DavidWarrenOnline
NEWSPAPER COLUMNS

SUNDAY SPECTATOR
June 26, 2011
The imposture
The ancient Chinese, of the T'ang Dynasty if I am not mistaken, had an interesting test for aspiring bureaucrats. It was a written examination, and it consisted of one question only. One had as much time as one needed to prepare, and yes, everyone knew the question in advance. It went something like: "Please write down, on the available paper, in coherent summary, everything you know."

The aspirant was granted occupation of a little room, with a view of a garden, until the examination was completed to his satisfaction. And marks were awarded - disproportionately, no doubt, to our modern way of thinking - for literary style, and the standard of calligraphy.

Gentle reader may know that I am not generally well-disposed to "bureaucracy." Indeed, I have difficulty writing down that word, without then invoking the shade of Franz Kafka. But we will pass over this lightly, for the purposes of today's sermon.

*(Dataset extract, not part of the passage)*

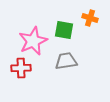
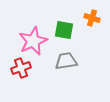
orange cross: moved 2 px right
red cross: rotated 18 degrees counterclockwise
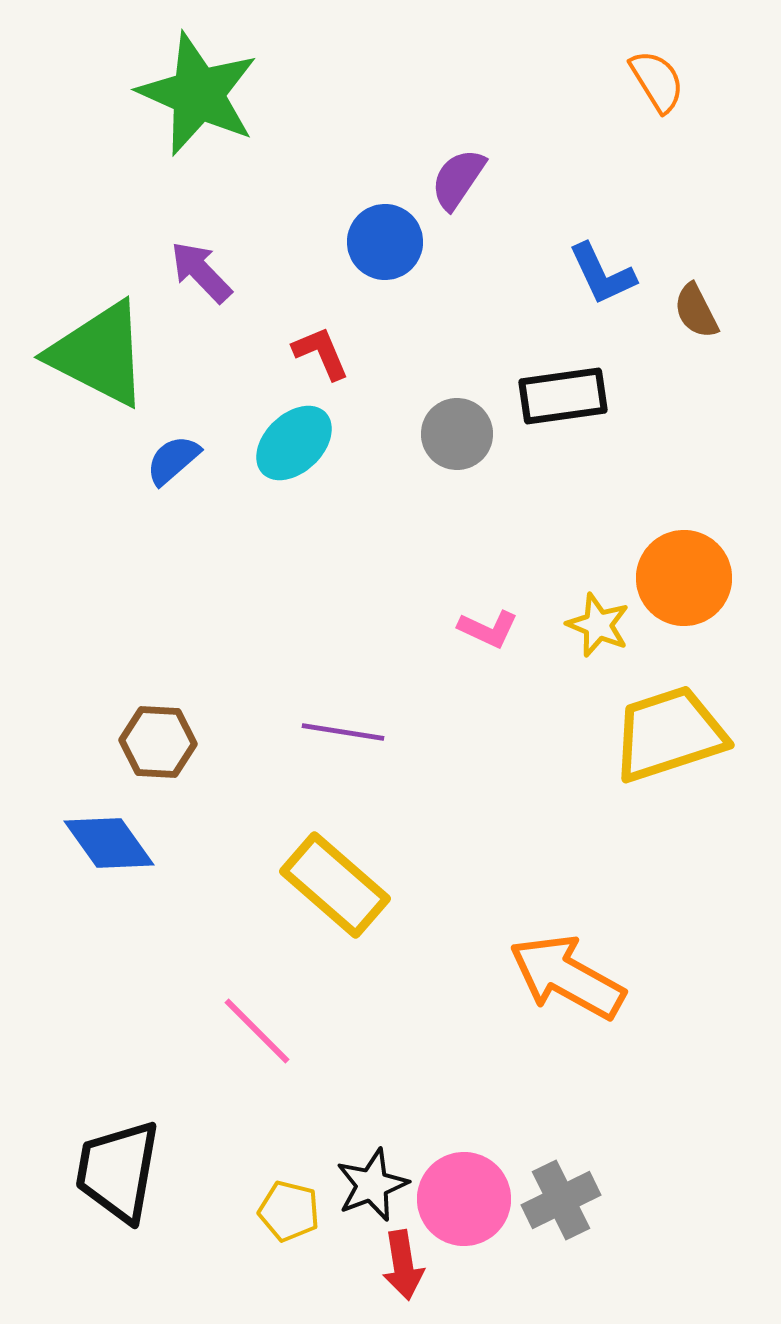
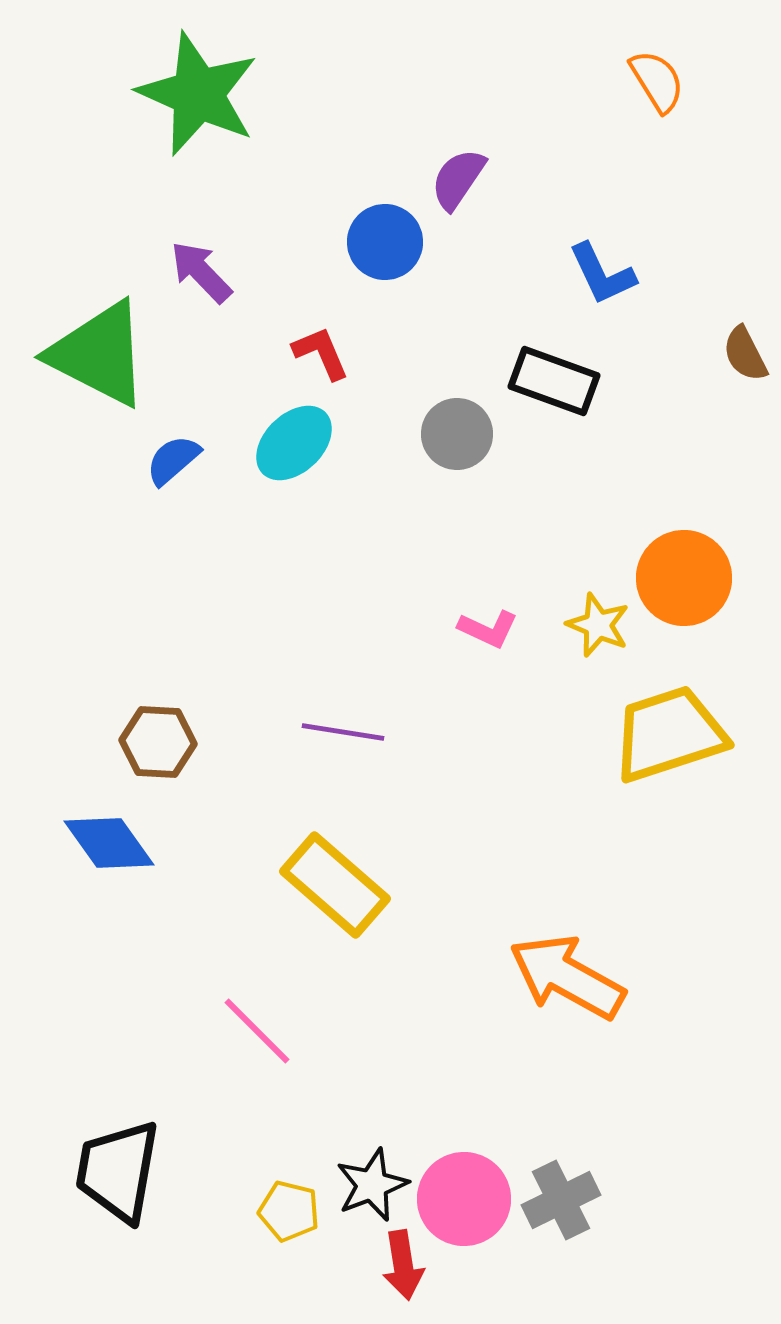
brown semicircle: moved 49 px right, 43 px down
black rectangle: moved 9 px left, 15 px up; rotated 28 degrees clockwise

Instead I want to commend those ancient Chinese. If we must have bureaucrats - and I'm sure that, like the poor, they will always be with us - then the sort we should have are those who would ace that T'ang examination. That is to say, civilized people, of broad reading and culture, of an artistic and philosophical disposition, who do not look at things in small, narrow ways. We want men (and perhaps, women) who do not long to acquire responsibilities, and reciprocally, are inclined to leave others alone. We want decorative bureaucrats, as adornments to the State, settled comfortably into their sinecures and, ideally, investing their time in the production of fine art, poetry, narrative and musical compositions, geological cartography, ornithological speculations, and the design of beautiful irrigation schemes.

A few might benefit from special legal training, and be employed as judges and magistrates.

Of course, even when they are not welcomed, a government will be visited by various practical problems, and delegations of persons under the impression that these are, in some sense, urgent. Occasionally, something will have to be done, if only to keep up appearances. I would not wish to be thought an impractical person.

And that is why, in principle, I am in favour of "studies." By all means, let us appoint some especially learned and elegant servants of the imperium to investigate these problems, to write (and illustrate) beautiful essays upon them. And let them produce such marvellous, enthralling, and insightful studies, that we will all want to create problems, if only to justify more such works.

Meanwhile, the problems themselves go away, when the causes of them are progressively withdrawn. This is why I'm in favour of hanging people sometimes, or otherwise removing them from influence or authority. It is why, in addition to being a Roman Catholic, I have great sympathy for both the Taoist and Confucian teachings of ancient China. (These two "philosophies," religions of a kind, being profoundly compatible, even necessary completions of one another.)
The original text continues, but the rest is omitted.